CSX lawyer asks justices to reverse Fifth District's second hand asbestos decision

Steve Korris Sep. 22, 2011, 6:13am



SPRINGFIELD – Six of eight state supreme courts have rejected claims of second hand asbestos exposure, according to a CSX Transportation lawyer who wants the Illinois Supreme Court to deliver a seventh blow to second hand claims.

At oral arguments in a Madison County case on Sept. 20, Andrew Tauber of Chicago called on the Justices to reverse Fifth District appellate judges who approved second hand claims.

Tauber said Second District and Fourth District judges ruled that defendants who used asbestos owed no duty to protect third parties.

"They understand that imposing such a duty would be bad public policy," he said.

He said second hand claims would impose a significant burden of litigation.

He said they would increase pressure on solvent defendants to settle claims without merit.

He said second hand claims would separate liability from culpability.

Plaintiff Cynthia Simpkins claims mother Dorothy Simpkins died from inhaling asbestos fibers her husband brought home from his job about 60 years ago.

Her lawyer at the Supreme Court, Timothy Eaton of Chicago, told the Justices the railroad shouldn't have released fibers from its premises.

Justice Mary Jane Theis said, "That certainly sounds like premises liability."

Eaton said, "It does, and it's not."

He said the railroad owed a duty to protect anyone that might come into contact with a hazardous substance.

"This is not a premises liability case," he said. "We are bringing it under ordinary negligence concepts."

Ted Gianaris, of John Simmons's firm in East Alton, and John Cooney of Chicago also represent Simpkins.

Her mother sued 73 defendants in 2007, including CSX as successor to Baltimore & Ohio.

She claimed her former husband carried fibers home prior to their divorce in 1964.

She died soon after suing, and her daughter took charge of the suit.

Circuit Judge Daniel Stack dismissed it, finding no relationship between the railroad and the spouse that imposed a duty on the railroad.

Fifth District judges reversed Stack, finding employers owed a duty to protect families.

They limited the ruling to families but didn't rule out expanding it in an appropriate case.

CSX appealed to the Supreme Court, claiming it faced liability without limit.

As Tauber drew his breath to begin, the blast of a horn penetrated the solemn chamber.

A justice quipped, "Is that the CSX train?"

Tauber said, "I suspect it's one of our competitors."

He said there was no report of second hand exposure until 1964.

He said it was a medical curiosity as late as 1979.

Chief Justice Thomas Kilbride said, "Why isn't that a fact issue?
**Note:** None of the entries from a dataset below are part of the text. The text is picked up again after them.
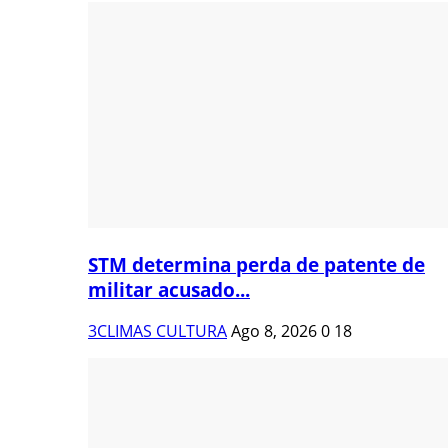
STM determina perda de patente de
militar acusado...
3CLIMAS CULTURA
Ago 8, 2026
0
18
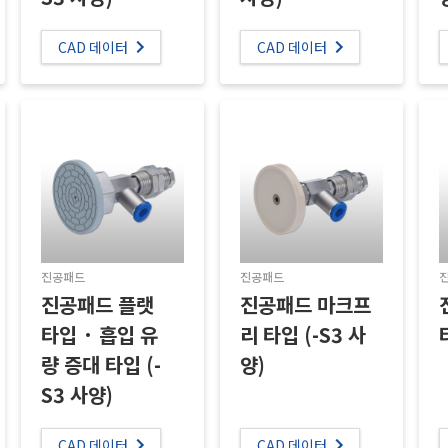
CAD 데이터
CAD 데이터
진공패드
진공패드
진공패드 플랫
진공패드 마크프
타입 · 흡입 유
리 타입 (-S3 사
량 증대 타입 (-
양)
S3 사양)
CAD 데이터
CAD 데이터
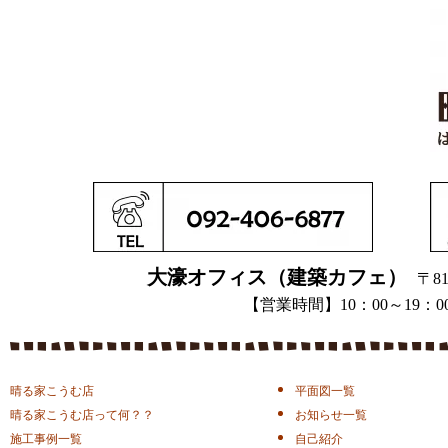
大濠オフィス（建築カフェ）
〒81
【営業時間】10：00～1
晴る家こうむ店
平面図一覧
晴る家こうむ店って何？？
お知らせ一覧
施工事例一覧
自己紹介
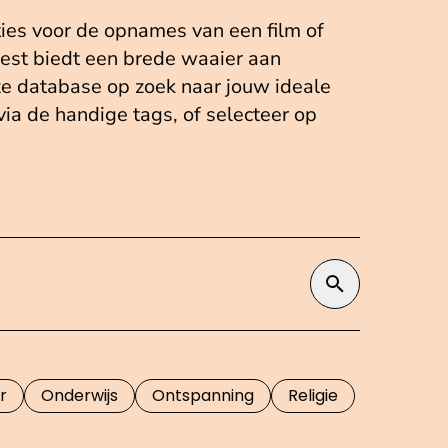
ties voor de opnames van een film of
st biedt een brede waaier aan
ze database op zoek naar jouw ideale
 via de handige tags, of selecteer op
Zoek op t
r
Onderwijs
Ontspanning
Religie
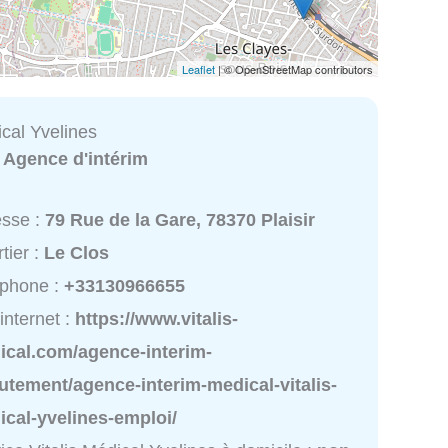
Leaflet
| © OpenStreetMap contributors
ical Yvelines
:
Agence d'intérim
esse :
79 Rue de la Gare, 78370 Plaisir
tier :
Le Clos
éphone :
+33130966655
 internet :
https://www.vitalis-
ical.com/agence-interim-
utement/agence-interim-medical-vitalis-
cal-yvelines-emploi/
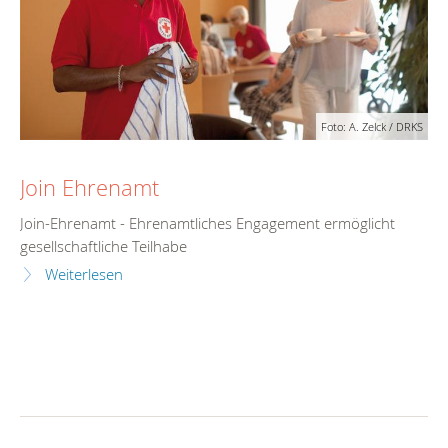
Foto: A. Zelck / DRKS
Join Ehrenamt
Join-Ehrenamt - Ehrenamtliches Engagement ermöglicht
gesellschaftliche Teilhabe
Weiterlesen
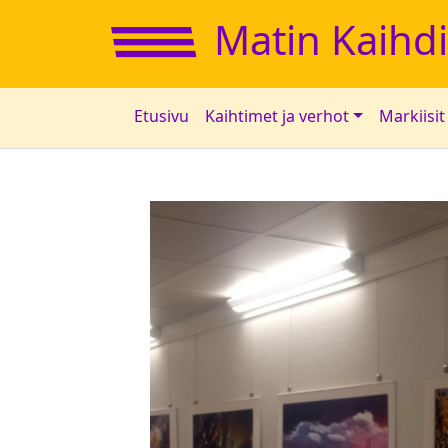
Matin Kaihd
Etusivu
Kaihtimet ja verhot
Markiisit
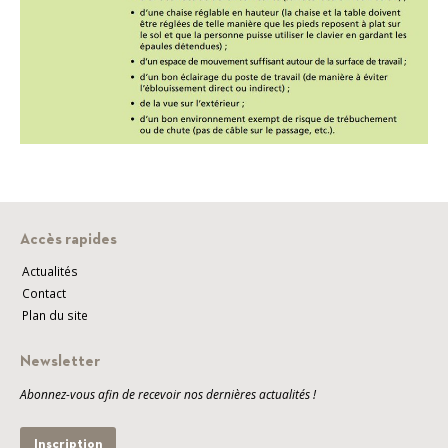
Accès rapides
Actualités
Contact
Plan du site
Newsletter
Abonnez-vous afin de recevoir nos dernières actualités !
Inscription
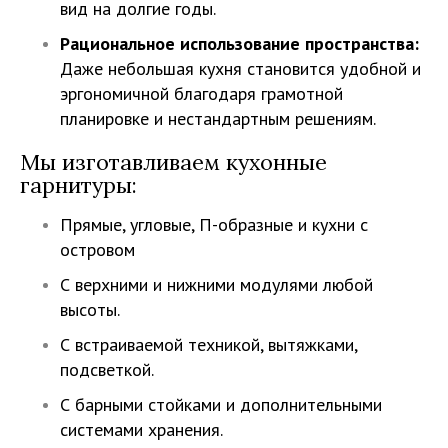
вид на долгие годы.
Рациональное использование пространства:
Даже небольшая кухня становится удобной и
эргономичной благодаря грамотной
планировке и нестандартным решениям.
Мы изготавливаем кухонные
гарнитуры:
Прямые, угловые, П-образные и кухни с
островом
С верхними и нижними модулями любой
высоты.
С встраиваемой техникой, вытяжками,
подсветкой.
С барными стойками и дополнительными
системами хранения.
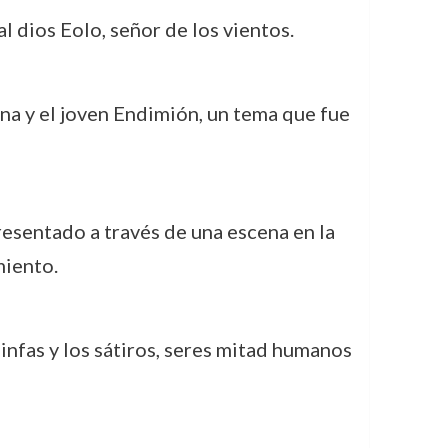
l dios Eolo, señor de los vientos.
ana y el joven Endimión, un tema que fue
resentado a través de una escena en la
miento.
infas y los sátiros, seres mitad humanos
You areasserting that there's just no doubt about it?"

Tauber said, "It was impossible at that point for employers to foresee."

He said their precedents wouldn't recognize a third party claim even if harm was foreseeable.

He said plaintiffs are already able to pursue claims against asbestos manufacturers and companies that exposed workers to it.

"Plaintiffs named 73 defendants in this case," he said.

He said that in no other type of litigation do so many bear such slight responsibility.

"Each defendant is under tremendous pressure to settle," he said.

He said affirming the Fifth District would increase the pressure.

He said Dorothy Simpkins smoked a pack and a half of cigarettes daily for 41 years.

He said her own employment exposed her to asbestos.

He said CSX denied any responsibility and if there was any, it was miniscule.

He said the primary goal of tort law is public safety.

He said that rather than enhancing public safety, second hand claims would merely expand liability.

Eaton answered, "We are not asking this court to adopt a new duty."

He said he didn't consider Dorothy Simpkins a third party.

He said she was exposed by the railroad's failure to control the release and spread of asbestos.

Justice Rita Garman said, "I thought your focus was on Mrs. Simpkins as a family member. You seem to be discussing here a much wider range.

"It could be his barber."

Eaton said it was a good point and the Fifth District left it open.

He said literature in the 1930s dealt with keeping lead and pesticides from coming home.

Justice Charles Freeman said, "Sixty-four, sixty-five is not the date we should be looking at?"

Eaton said, "Absolutely, your honor."

He said, "When we have the opportunity to do it, we will present a full record."

He said that when a driver hits a pedestrian, they have no relationship but the driver had a duty to refrain from hitting someone.

"We are not seeking a derivative duty," he said.

"We are seeking a direct duty to her," he said.

"We aren't saying follo wthem," he said.

"We're saying contain it while it's there on your premises," he said.

"If it doesn't leave the premises, you don't get into the issue of dozens of plaintiffs," he said.

In rebuttal, Tauber said the driver who hits a pedestrian is readily identifiable.

"That's very different from asbestos and that difference leads to a series of policy considerations that lead to a different result," Tauber said.

He said imposing a duty now protects no one.

"We can't change what happened 50 years ago," he said.

He said the settlement dynamic was real and deleterious.

Kilbride said, "How is that a legal factor?"

Tauber said it is terribly deleterious and it separates liability from culpability.